TensorFlow basics
Installation
This is what worked best for me, in Ubuntu 16.04.
Install cuda
Install cuda using apt-get (instructions here). You will need to download a .deb
package containing repository metadata which can be found in nvidia’s developer platform, and then proceed following the steps in the documentation.
Don’t forget to perform the mandatory post-installation steps. The step for configuring POWER9 is only necessary if you are using a POWER9 system (Power 9 is a high-end server CPU made by IBM).

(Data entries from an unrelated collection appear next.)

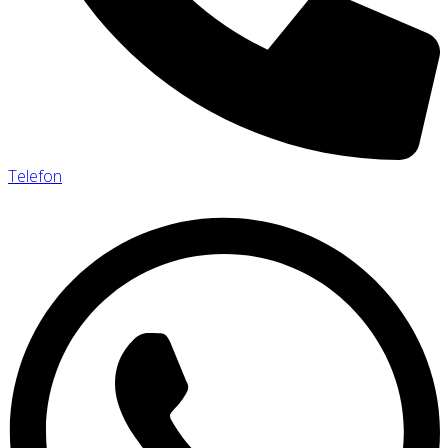
Telefon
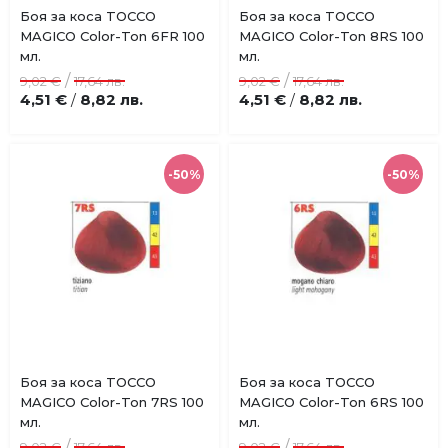
Купи
Купи
Боя за коса TOCCO
Боя за коса TOCCO
Добави
Добави
MAGICO Color-Ton 6FR 100
MAGICO Color-Ton 8RS 100
в
в
мл.
мл.
любими
любими
/
/
9,02 €
17,64 лв.
9,02 €
17,64 лв.
4,51 €
8,82 лв.
4,51 €
8,82 лв.
/
/
-50%
-50%
Купи
Купи
Боя за коса TOCCO
Боя за коса TOCCO
Добави
Добави
MAGICO Color-Ton 7RS 100
MAGICO Color-Ton 6RS 100
в
в
мл.
мл.
любими
любими
/
/
9,02 €
17,64 лв.
9,02 €
17,64 лв.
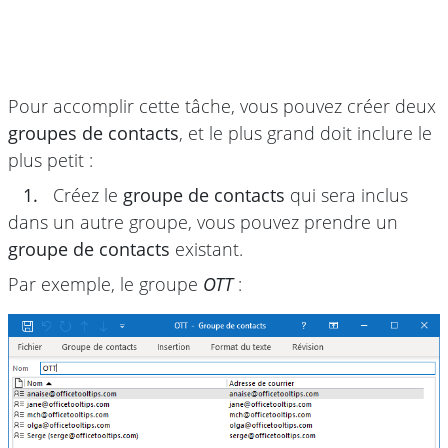
Pour accomplir cette tâche, vous pouvez créer deux
groupes de contacts
, et le plus grand doit inclure le
plus petit :
1.
Créez le
groupe de contacts
qui sera inclus
dans un autre groupe, vous pouvez prendre un
groupe de contacts
existant.
Par exemple, le groupe
OTT
:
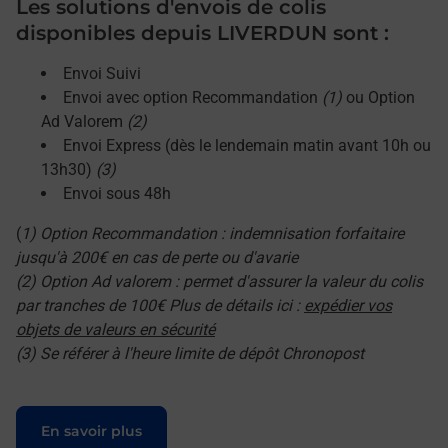
Les solutions d'envois de colis
disponibles depuis LIVERDUN sont :
Envoi Suivi
Envoi avec option Recommandation
(1)
ou Option
Ad Valorem
(2)
Envoi Express (dès le lendemain matin avant 10h ou
13h30)
(3)
Envoi sous 48h
(
1) Option Recommandation : indemnisation forfaitaire
jusqu'à 200€ en cas de perte ou d'avarie
(2) Option Ad valorem : permet d'assurer la valeur du colis
par tranches de 100€ Plus de détails ici :
expédier vos
objets de valeurs en sécurité
(3) Se référer à l'heure limite de dépôt Chronopost
Le lien s'ouvre dans un nouvel onglet
En savoir plus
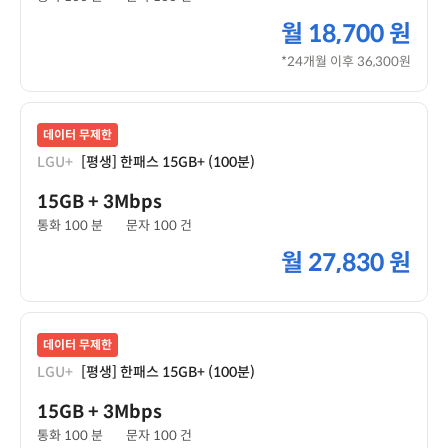
월
18,700 원
*24개월 이후 36,300원
데이터 무제한
LGU+
[평생] 한패스 15GB+ (100분)
15GB
+ 3Mbps
통화 100 분
문자 100 건
월
27,830 원
데이터 무제한
LGU+
[평생] 한패스 15GB+ (100분)
15GB
+ 3Mbps
통화 100 분
문자 100 건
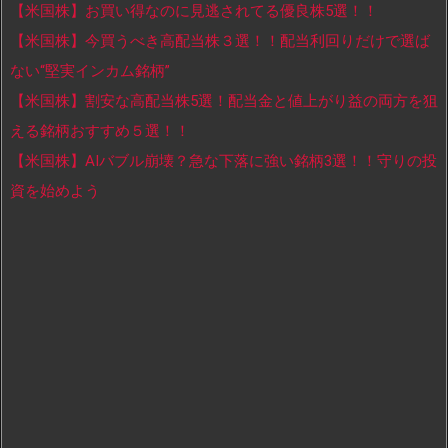
【米国株】お買い得なのに見逃されてる優良株5選！！
【米国株】今買うべき高配当株３選！！配当利回りだけで選ば
ない“堅実インカム銘柄”
【米国株】割安な高配当株5選！配当金と値上がり益の両方を狙
える銘柄おすすめ５選！！
【米国株】AIバブル崩壊？急な下落に強い銘柄3選！！守りの投
資を始めよう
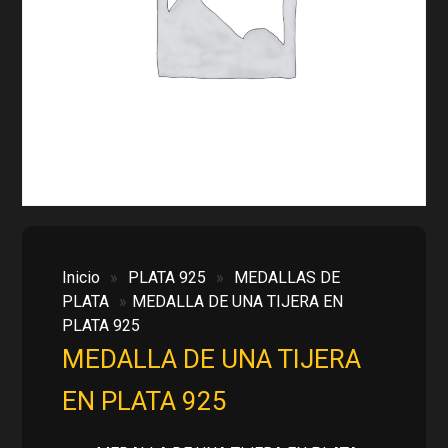
Inicio
»
PLATA 925
»
MEDALLAS DE
PLATA
»
MEDALLA DE UNA TIJERA EN
PLATA 925
MEDALLA DE UNA TIJERA
EN PLATA 925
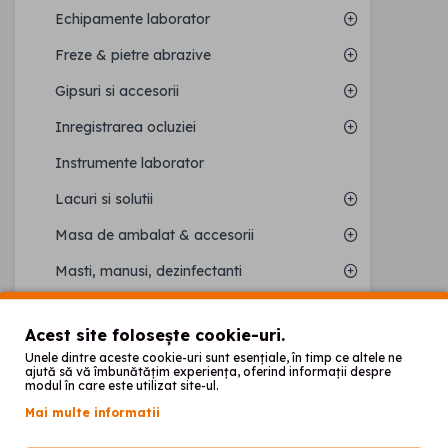
Echipamente laborator
Freze & pietre abrazive
Gipsuri si accesorii
Inregistrarea ocluziei
Instrumente laborator
Lacuri si solutii
Masa de ambalat & accesorii
Masti, manusi, dezinfectanti
Mobilier
Acest site folosește cookie-uri.
Placi foto & Gingiva mask
Unele dintre aceste cookie-uri sunt esențiale, în timp ce altele ne
ajută să vă îmbunătățim experiența, oferind informații despre
Printare 3D
modul în care este utilizat site-ul.
Mai multe informatii
Proteze elastice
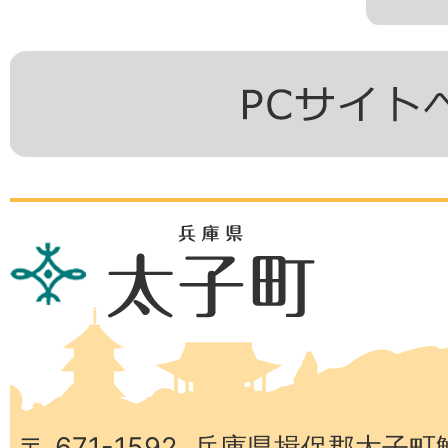
兵
庫
県
太
子
町
〒 671-1592 兵庫県揖保郡太子町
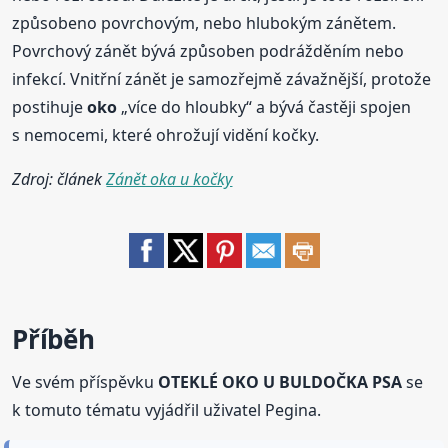
způsobeno povrchovým, nebo hlubokým zánětem.
Povrchový zánět bývá způsoben podrážděním nebo
infekcí. Vnitřní zánět je samozřejmě závažnější, protože
postihuje
oko
„více do hloubky“ a bývá častěji spojen
s nemocemi, které ohrožují vidění kočky.
Zdroj: článek
Zánět oka u kočky
Příběh
Ve svém příspěvku
OTEKLÉ OKO U BULDOČKA PSA
se
k tomuto tématu vyjádřil uživatel Pegina.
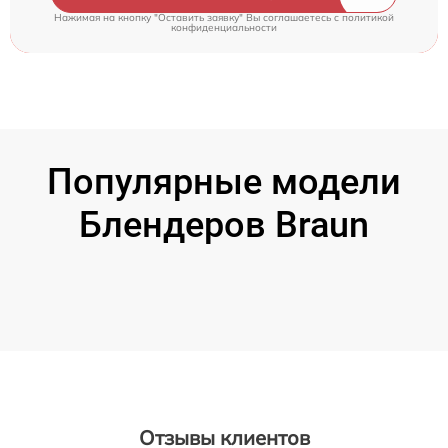
Нажимая на кнопку "Оставить заявку" Вы соглашаетесь c
политикой
конфиденциальности
Популярные модели
Блендеров Braun
Отзывы клиентов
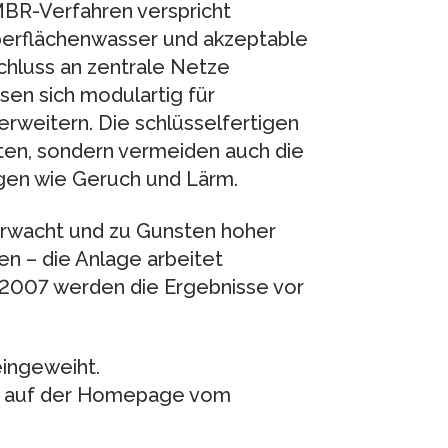
BR-Verfahren verspricht
berflächenwasser und akzeptable
schluss an zentrale Netze
sen sich modulartig für
rweitern. Die schlüsselfertigen
sten, sondern vermeiden auch die
gen wie Geruch und Lärm.
erwacht und zu Gunsten hoher
en – die Anlage arbeitet
 2007 werden die Ergebnisse vor
eingeweiht.
e auf der Homepage vom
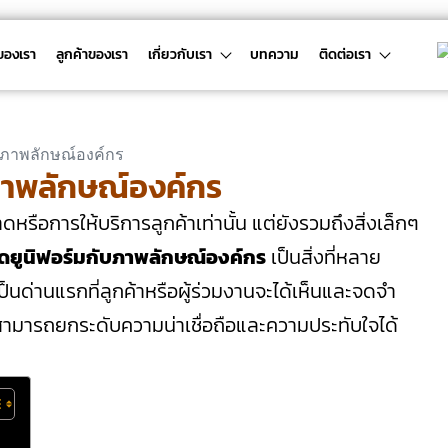
ของเรา
ลูกค้าของเรา
เกี่ยวกับเรา
บทความ
ติดต่อเรา
บภาพลักษณ์องค์กร
รือการให้บริการลูกค้าเท่านั้น แต่ยังรวมถึงสิ่งเล็กๆ
ุดยูนิฟอร์มกับภาพลักษณ์องค์กร
เป็นสิ่งที่หลาย
เป็นด่านแรกที่ลูกค้าหรือผู้ร่วมงานจะได้เห็นและจดจำ
มารถยกระดับความน่าเชื่อถือและความประทับใจได้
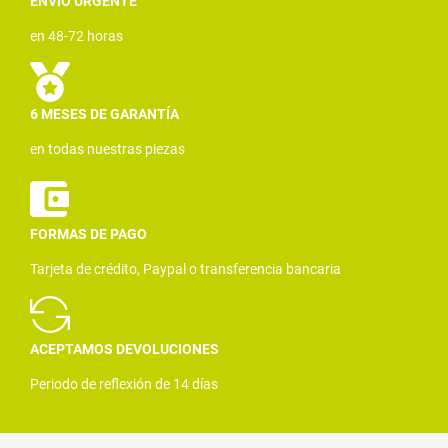
ENVÍO URGENTE
en 48-72 horas
6 MESES DE GARANTÍA
en todas nuestras piezas
FORMAS DE PAGO
Tarjeta de crédito, Paypal o transferencia bancaria
ACEPTAMOS DEVOLUCIONES
Periodo de reflexión de 14 días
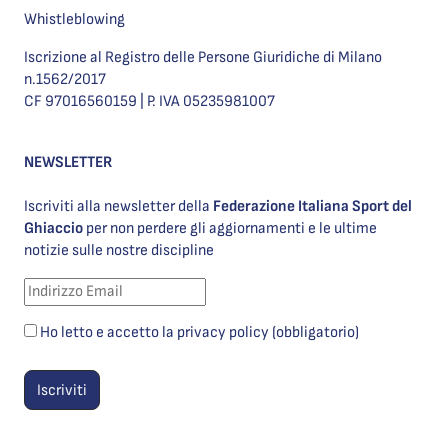
Whistleblowing
Iscrizione al Registro delle Persone Giuridiche di Milano
n.1562/2017
CF 97016560159 | P. IVA 05235981007
NEWSLETTER
Iscriviti alla newsletter della
Federazione Italiana Sport del
Ghiaccio
per non perdere gli aggiornamenti e le ultime
notizie sulle nostre discipline
Ho letto e accetto la privacy policy (obbligatorio)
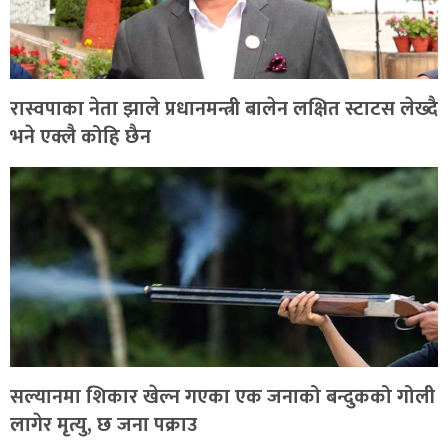
रास्वपाका नेता झाले प्रधानमन्त्री बालेन लक्षित स्टाटस लेख्दै
भने एक्लै कोहि छैन
सल्यानमा शिकार खेल्न गएका एक जनाको बन्दुकको गोली
लागेर मृत्यु, छ जना पक्राउ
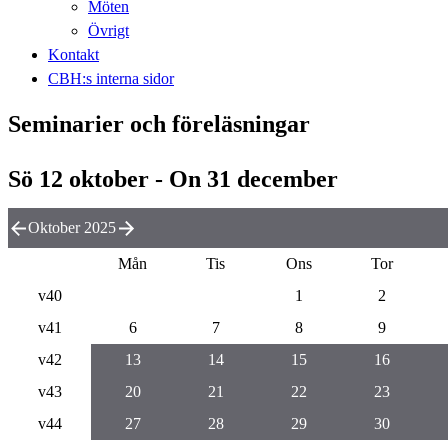
Möten
Övrigt
Kontakt
CBH:s interna sidor
Seminarier och föreläsningar
Sö 12 oktober - On 31 december
Oktober 2025
Mån
Tis
Ons
Tor
v40
1
2
v41
6
7
8
9
v42
13
14
15
16
v43
20
21
22
23
v44
27
28
29
30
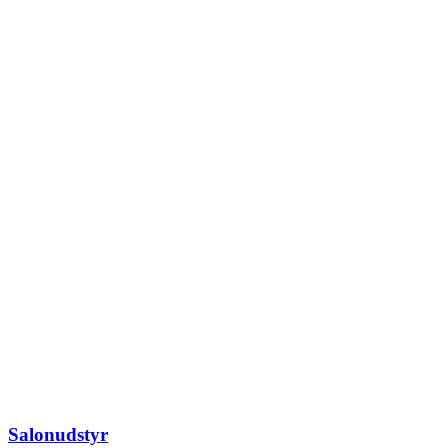
Salonudstyr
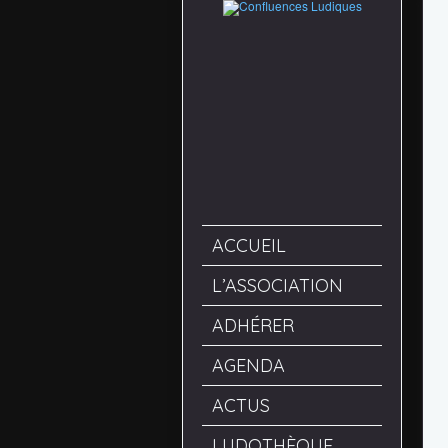
ACCUEIL
L’ASSOCIATION
ADHÉRER
AGENDA
ACTUS
LUDOTHÈQUE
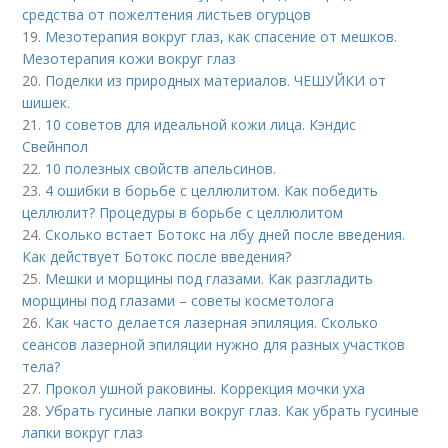
средства от пожелтения листьев огурцов
19.
Мезотерапия вокруг глаз, как спасение от мешков.
Мезотерапия кожи вокруг глаз
20.
Поделки из природных материалов. ЧЕШУЙКИ от
шишек.
21.
10 советов для идеальной кожи лица. Кэндис
Свейнпол
22.
10 полезных свойств апельсинов.
23.
4 ошибки в борьбе с целлюлитом. Как победить
целлюлит? Процедуры в борьбе с целлюлитом
24.
Сколько встает Ботокс на лбу дней после введения.
Как действует Ботокс после введения?
25.
Мешки и морщины под глазами. Как разгладить
морщины под глазами – советы косметолога
26.
Как часто делается лазерная эпиляция. Сколько
сеансов лазерной эпиляции нужно для разных участков
тела?
27.
Прокол ушной раковины. Коррекция мочки уха
28.
Убрать гусиные лапки вокруг глаз. Как убрать гусиные
лапки вокруг глаз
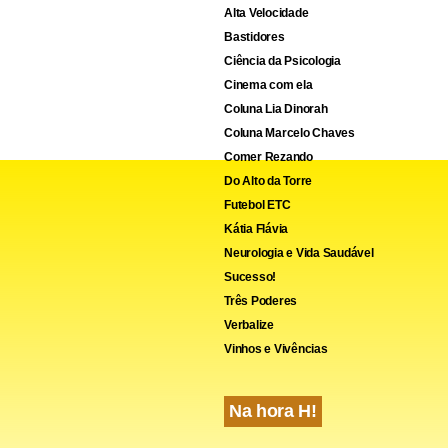
Alta Velocidade
Bastidores
Ciência da Psicologia
Cinema com ela
Coluna Lia Dinorah
Coluna Marcelo Chaves
Comer Rezando
Do Alto da Torre
Futebol ETC
Kátia Flávia
Neurologia e Vida Saudável
cebook
WhatsApp
LinkedIn
Twitter
X
Telegram
Share
Sucesso!
Três Poderes
Verbalize
Vinhos e Vivências
Na hora H!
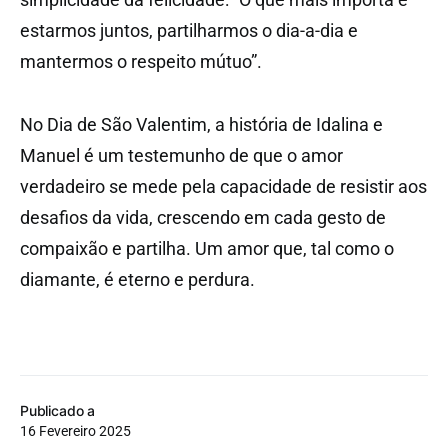
estarmos juntos, partilharmos o dia-a-dia e
mantermos o respeito mútuo”.
No Dia de São Valentim, a história de Idalina e
Manuel é um testemunho de que o amor
verdadeiro se mede pela capacidade de resistir aos
desafios da vida, crescendo em cada gesto de
compaixão e partilha. Um amor que, tal como o
diamante, é eterno e perdura.
Publicado a
16 Fevereiro 2025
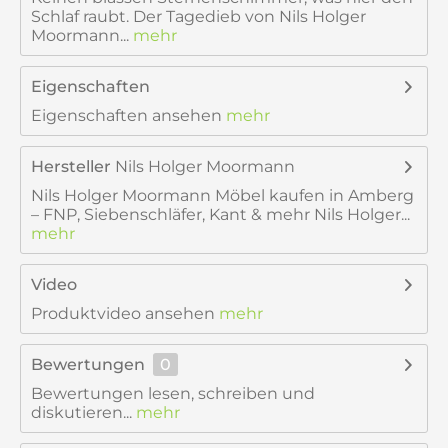
Schlaf raubt. Der Tagedieb von Nils Holger
Moormann...
mehr
Eigenschaften
Eigenschaften ansehen
mehr
Hersteller
Nils Holger Moormann
Nils Holger Moormann Möbel kaufen in Amberg
– FNP, Siebenschläfer, Kant & mehr Nils Holger...
mehr
Video
Produktvideo ansehen
mehr
Bewertungen
0
Bewertungen lesen, schreiben und
diskutieren...
mehr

Obs: if you installed cuda via apt-get, it may be interesting to put it on hold so that it doesn’t get updated automatically and end up breaking down your workflow unexpectedly, since tensorflow binaries are specific to a cuda version:
sudo apt-mark hold cuda
Install cudnn
Install cudnn without using a .deb
package (link here). For me, using the .deb
package provided by nvidia never seemed to get the right paths.
The installation is very simple: after downloaded, uncompress the .tgz
file:
cd ~/Downloads/
tar -zxvf cudnn-9.1-linux-x64-v7.1.tgz
# __Output should be:__
# cuda/include/cudnn.h
# cuda/NVIDIA_SLA_cuDNN_Support.txt
# cuda/lib64/libcudnn.so
# cuda/lib64/libcudnn.so.7
# cuda/lib64/libcudnn.so.7.1.3
# cuda/lib64/libcudnn_static.a
Next, there will be 2 directories inside the extracted folder: include and lib64. They correspond to the directories with the same name inside /usr/local/cuda where you should move the respective files. That is all that is needed:
sudo mv ~/Downloads/cuda/include/* /usr/local/cuda/include/
sudo mv ~/Downloads/cuda/lib64/* /usr/local/cuda/lib64/
Install TensorFlow
It’s possible to install tensorflow using Anaconda (instructions here) using individual whl files. Make sure that the wheel (.whl
) file you are installing was built for the python, cuda and cudnn versions you have installed.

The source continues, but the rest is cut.